Il tema delle discussioni variava dal panino alla mortadella scaduta che la “gentile” signora mi aveva regalato il giorno prima al senso della mia vita e del mio cammino fino a quel punto. Ma la fine di ogni discorso era sempre la stessa, qualsiasi argomento stessi affrontando: non lo so.
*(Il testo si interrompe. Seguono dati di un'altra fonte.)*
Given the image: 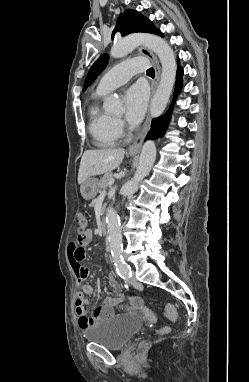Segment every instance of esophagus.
Wrapping results in <instances>:
<instances>
[{
	"mask_svg": "<svg viewBox=\"0 0 249 382\" xmlns=\"http://www.w3.org/2000/svg\"><path fill=\"white\" fill-rule=\"evenodd\" d=\"M138 51L142 55L147 57L151 61L152 65L154 66L155 78H154L152 85H151L152 96H153L156 89H157L159 80H160V74H161L160 64H159L157 57L147 48L139 47ZM150 125H151V117H150V114H148L141 132L139 133V135L137 136L135 141L128 148L129 153H131V154L138 153V151L141 148L144 137L146 136L148 130L150 129Z\"/></svg>",
	"mask_w": 249,
	"mask_h": 382,
	"instance_id": "esophagus-1",
	"label": "esophagus"
}]
</instances>
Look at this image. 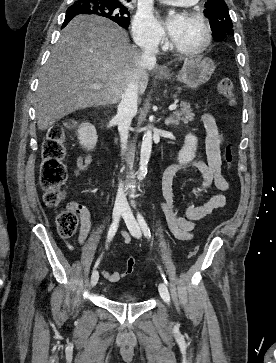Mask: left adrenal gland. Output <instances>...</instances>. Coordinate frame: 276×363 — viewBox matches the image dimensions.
<instances>
[{
	"instance_id": "obj_1",
	"label": "left adrenal gland",
	"mask_w": 276,
	"mask_h": 363,
	"mask_svg": "<svg viewBox=\"0 0 276 363\" xmlns=\"http://www.w3.org/2000/svg\"><path fill=\"white\" fill-rule=\"evenodd\" d=\"M165 124H166L167 126H169V125H177V124H178V122H177V120H175L173 117H169V118H167V119L165 120Z\"/></svg>"
}]
</instances>
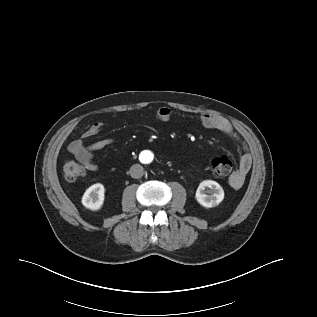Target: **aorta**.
I'll use <instances>...</instances> for the list:
<instances>
[{
    "label": "aorta",
    "instance_id": "obj_1",
    "mask_svg": "<svg viewBox=\"0 0 317 317\" xmlns=\"http://www.w3.org/2000/svg\"><path fill=\"white\" fill-rule=\"evenodd\" d=\"M140 160L146 166H151L154 162V156L151 152H144L141 154Z\"/></svg>",
    "mask_w": 317,
    "mask_h": 317
}]
</instances>
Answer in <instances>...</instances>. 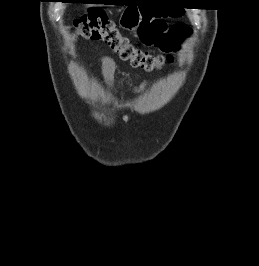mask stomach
<instances>
[{"label":"stomach","mask_w":259,"mask_h":266,"mask_svg":"<svg viewBox=\"0 0 259 266\" xmlns=\"http://www.w3.org/2000/svg\"><path fill=\"white\" fill-rule=\"evenodd\" d=\"M139 24V20H136L135 15L130 9H126L121 18V26L126 29L135 30Z\"/></svg>","instance_id":"stomach-1"}]
</instances>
Era veramente avariata quella carne? Non lo so.
Avrò ancora qualche panno pulito? Non lo so.
Riuscirò a terminare questo viaggio? Non lo so.
Terminerà mai? Non lo so.

Piuttosto monotono, non trovate? Avevo bisogno di qualcuno che mi aiutasse a trovare delle risposte a quelle domande per il semplice motivo che mi ero resa conto di non bastarmi. Io non ero sufficiente a me stessa. Inutile dire che prendere coscienza di questo mi aveva fatto cadere in uno stato di tristezza quasi cronica. Era rimasta nello stesso paesino sperduto in Veneto per giorni a cercare di risollevarmi da quello stato di impotenza, finché presi una decisione. Venezia. Sarei andata a Venezia e avrei continuato il mio viaggio ignorando i mie pensieri. Andare avanti.

Venezia è una città meravigliosa. Le gondole, il Ponte dei sospiri, piazza San Marco. Ma è anche una delle città più costose in Europa: un solo caffè preso in piazza San Marco può costare fino a 8 €. Non che io, con le mie ristrette finanze andassi a prendere caffè in piazza San Marco, ma Venezia è una città sull’acqua e come tale necessita di un vaporetto per attraversarla; non potevo certo rimanere ferma sulle scale della stazione per sempre; ma non potevo neanche esaurire i miei soldi lì.

“Giulia…”

La voce mi giunse mentre ero ancora seduta davanti alla stazione. Era la voce di un uomo anziano. Fissava me, ma vedeva qualcun altro. Abbassai lo sguardo, magari aveva solo sbagliato.

“Giulia… sei tu…dopo tutti questi anni…”
“Signore mi dispiace...deve aver sbagliato persona, non mi chiamo Giulia ed è la prima volta che la vedo”
“Oh, mi dispiace ragazza… non volevo infastidirti…”
“Si figuri, capita a tutti di sbagliare persona”
“Hai ragione, è che ad una certa età i ricordi a volte si sovrappongono alla realtà. Vedevo in te un mio vecchio amore, di quando ero giovane”
“Un amore a lieto fine spero”

Il signore si fece immediatamente cupo, avevo forse detto qualcosa di sbagliato?

“Mi scusi non volevo…”
“No no, tranquilla. È stato l’unico amore della mia vita, un amore però che è dovuto finire troppo presto.”

Quell’uomo mi incuriosiva. Dopo le mie scuse, il suo volto si era rasserenato, aveva un viso pacifico. Avrei voluto sapere di quella storia, ma non sapevo se l’avrei infastidito o magari intristito.

“Cosa ci fai un uno zaino così grande?”
“Sto facendo un viaggio… “
“Ti va di raccontarmelo mentre facciamo una passeggiata?”
“Solo se lei prima mi racconta la sua storia d’amore, deve essere stata magnifica”

Al diavolo la riservatezza e la paura. Quell’uomo non mi avrebbe fatto nulla; non so perché ma sentivo che di lui avrei potuto fidarmi.